Chancey, who lived near one of Lewis' childhood friends for a time, marketed to Moreland residents the idea of a bigger museum at the Old Moreland Mill as well as a full weekend of Lewis stories.
This weekend's events include a grit-cooking contest, a parade and a re-release of Grizzard's "They Tore My Heart Out & Stomped That Sucker Flat."
"It's great because his writings and everything put us on the map," said Moreland Mayor Josh Evans. "It might inspire some other famous writers."
Writer Erskine Caldwell also was born in Moreland and the mill houses relics of Caldwell's life.
Chancey hopes to one day have enough space in the old mill to integrate objects and stories from both writers, along with a host of multimedia options for Moreland residents and visitors to enjoy, she said.
Much of the items on display now come from family members, Chancey said. Some objects, like a quilt made with patches of his baby pajamas, connect directly to Grizzard's childhood.
As a youngster, Lewis would tease his cousins and pined for the a baseball field, Cauthen said.
"Lewis would always have a stick and he would be knocking rocks," she said. "He was going to be a famous ball player, and that's what he'd do (to practice)."
His high school English teacher encouraged him to work on his writing and Lewis' talent started to blossom under her guidance, Cauthen said.
Grizzard wrote his first news story at age 10 for the Newnan Times-Herald, a newspaper near Moreland, and covered his own baseball team's victory, according to his book "If I Ever Get Back to Georgia, I'm Going to Nail My Feet to the Ground."
"Brilliant Moreland right-hander Lewis Grizzard, in his first start in organized baseball, baffled the visiting Macedonia Baptist nine Saturday afternoon with a no-hitter. Dudley Stamps, in a lesser role, had three home runs in the 14-0 romp."
Grizzard went on the write for the Daily News, the Atlanta Journal-Constitution and the Chicago Sun-Times.
But even with his success, Lewis' personal life was bumpy and he alienated some people with his views on topics like homosexuality and feminism.
He divorced three times and never had any children - something he started missing after meeting Dedra's 18-month old daughter, Jordan.
"Lewis and Jordan fell in love," Dedra Grizzard said.
He adopted Jordan and married Dedra after more than four years of courtship.
Grizzard died four days later in the spring of 1994.
Moreland still is a small town and populated with the kinds of characters who - even now - will stop their horse-drawn buggies in the middle of the street to gossip.
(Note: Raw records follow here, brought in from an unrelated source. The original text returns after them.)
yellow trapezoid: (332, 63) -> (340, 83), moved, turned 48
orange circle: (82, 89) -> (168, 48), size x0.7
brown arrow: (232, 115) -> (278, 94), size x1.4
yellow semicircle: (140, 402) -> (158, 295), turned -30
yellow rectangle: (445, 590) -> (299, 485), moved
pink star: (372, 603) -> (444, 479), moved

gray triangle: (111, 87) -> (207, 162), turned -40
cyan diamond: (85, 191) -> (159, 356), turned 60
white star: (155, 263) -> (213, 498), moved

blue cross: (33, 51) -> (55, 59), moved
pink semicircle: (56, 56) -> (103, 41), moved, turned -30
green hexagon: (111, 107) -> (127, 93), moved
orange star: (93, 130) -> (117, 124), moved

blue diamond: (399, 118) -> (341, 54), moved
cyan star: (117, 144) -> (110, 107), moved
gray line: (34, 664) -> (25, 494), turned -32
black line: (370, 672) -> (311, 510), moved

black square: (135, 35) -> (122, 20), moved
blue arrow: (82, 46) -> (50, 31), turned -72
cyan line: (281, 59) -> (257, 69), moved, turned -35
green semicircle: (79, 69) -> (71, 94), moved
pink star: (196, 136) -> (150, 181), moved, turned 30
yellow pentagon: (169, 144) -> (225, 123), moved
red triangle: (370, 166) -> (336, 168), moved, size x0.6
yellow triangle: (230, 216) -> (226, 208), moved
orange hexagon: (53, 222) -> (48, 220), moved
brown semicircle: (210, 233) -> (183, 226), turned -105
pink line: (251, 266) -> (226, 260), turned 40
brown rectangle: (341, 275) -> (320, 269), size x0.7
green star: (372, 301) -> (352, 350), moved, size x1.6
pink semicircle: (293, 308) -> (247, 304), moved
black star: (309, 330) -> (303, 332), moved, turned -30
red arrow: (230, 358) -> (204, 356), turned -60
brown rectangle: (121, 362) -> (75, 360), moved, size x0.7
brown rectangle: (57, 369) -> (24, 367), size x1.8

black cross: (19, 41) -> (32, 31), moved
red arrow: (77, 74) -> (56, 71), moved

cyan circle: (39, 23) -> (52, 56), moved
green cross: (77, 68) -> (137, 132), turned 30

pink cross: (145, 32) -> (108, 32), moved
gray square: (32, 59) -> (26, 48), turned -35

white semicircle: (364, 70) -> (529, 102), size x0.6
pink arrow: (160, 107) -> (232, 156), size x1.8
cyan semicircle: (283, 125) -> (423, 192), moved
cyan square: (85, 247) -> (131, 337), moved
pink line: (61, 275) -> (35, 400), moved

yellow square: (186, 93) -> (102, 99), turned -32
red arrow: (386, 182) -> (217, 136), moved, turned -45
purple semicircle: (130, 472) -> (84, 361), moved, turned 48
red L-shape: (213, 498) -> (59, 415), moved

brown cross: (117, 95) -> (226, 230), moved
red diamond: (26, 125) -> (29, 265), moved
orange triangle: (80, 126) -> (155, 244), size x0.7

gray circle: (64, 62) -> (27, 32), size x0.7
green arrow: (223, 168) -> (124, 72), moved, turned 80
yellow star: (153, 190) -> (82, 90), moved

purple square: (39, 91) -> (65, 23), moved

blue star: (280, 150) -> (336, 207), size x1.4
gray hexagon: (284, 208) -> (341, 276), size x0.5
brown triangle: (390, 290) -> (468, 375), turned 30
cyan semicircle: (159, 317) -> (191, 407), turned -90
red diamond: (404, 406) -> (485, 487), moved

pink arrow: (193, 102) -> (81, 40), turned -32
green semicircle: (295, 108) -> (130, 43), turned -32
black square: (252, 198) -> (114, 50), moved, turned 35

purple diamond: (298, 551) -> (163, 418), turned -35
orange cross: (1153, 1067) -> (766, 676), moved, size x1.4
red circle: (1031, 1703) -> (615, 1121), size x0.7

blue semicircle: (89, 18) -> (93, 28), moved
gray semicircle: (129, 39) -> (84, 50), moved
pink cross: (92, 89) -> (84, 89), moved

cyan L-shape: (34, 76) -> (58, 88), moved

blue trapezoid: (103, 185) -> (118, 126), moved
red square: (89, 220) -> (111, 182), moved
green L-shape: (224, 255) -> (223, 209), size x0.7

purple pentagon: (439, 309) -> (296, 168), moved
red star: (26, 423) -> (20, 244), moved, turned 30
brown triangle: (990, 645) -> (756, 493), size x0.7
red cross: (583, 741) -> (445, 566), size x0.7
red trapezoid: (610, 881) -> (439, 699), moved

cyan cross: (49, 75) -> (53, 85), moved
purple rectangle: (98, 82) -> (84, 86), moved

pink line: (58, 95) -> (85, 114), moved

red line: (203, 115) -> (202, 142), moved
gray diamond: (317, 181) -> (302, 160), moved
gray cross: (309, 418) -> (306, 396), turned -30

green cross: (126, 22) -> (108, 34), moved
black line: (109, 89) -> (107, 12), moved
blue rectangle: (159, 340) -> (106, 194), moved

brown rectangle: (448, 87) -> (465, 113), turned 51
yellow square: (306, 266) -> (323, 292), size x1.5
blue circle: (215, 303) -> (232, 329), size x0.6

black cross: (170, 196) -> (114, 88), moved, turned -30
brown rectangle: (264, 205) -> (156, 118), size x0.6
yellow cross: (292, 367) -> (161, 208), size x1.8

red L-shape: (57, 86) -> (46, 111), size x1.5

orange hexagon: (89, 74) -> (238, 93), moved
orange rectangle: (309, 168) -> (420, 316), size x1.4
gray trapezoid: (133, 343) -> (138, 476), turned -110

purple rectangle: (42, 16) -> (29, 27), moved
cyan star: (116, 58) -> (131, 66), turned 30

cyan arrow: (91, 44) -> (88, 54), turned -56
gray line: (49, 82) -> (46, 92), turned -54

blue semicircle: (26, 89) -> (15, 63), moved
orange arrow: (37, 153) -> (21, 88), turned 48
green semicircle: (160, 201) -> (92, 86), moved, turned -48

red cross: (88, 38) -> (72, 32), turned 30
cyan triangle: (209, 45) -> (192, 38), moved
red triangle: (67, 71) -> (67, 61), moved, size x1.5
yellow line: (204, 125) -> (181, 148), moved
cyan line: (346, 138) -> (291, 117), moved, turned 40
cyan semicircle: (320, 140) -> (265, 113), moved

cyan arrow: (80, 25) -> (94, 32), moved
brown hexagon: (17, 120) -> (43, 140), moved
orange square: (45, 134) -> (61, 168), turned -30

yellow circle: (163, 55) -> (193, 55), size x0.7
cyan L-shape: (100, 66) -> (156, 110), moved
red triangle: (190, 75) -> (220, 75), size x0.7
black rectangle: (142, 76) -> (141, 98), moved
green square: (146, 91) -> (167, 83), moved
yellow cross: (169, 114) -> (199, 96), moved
But people today, including some in Moreland, don't remember Lewis Grizzard, Cauthen said.
"Everything was more together. Everything was more local," she said.
Although the volunteers who are setting up the museum want to draw in tourist dollars, several said they want back that feeling of community.
That feeling was one of the things Grizzard documented and cherished, Cauthen said.
"Lewis always knew that he could come back," she said. "The door was always open."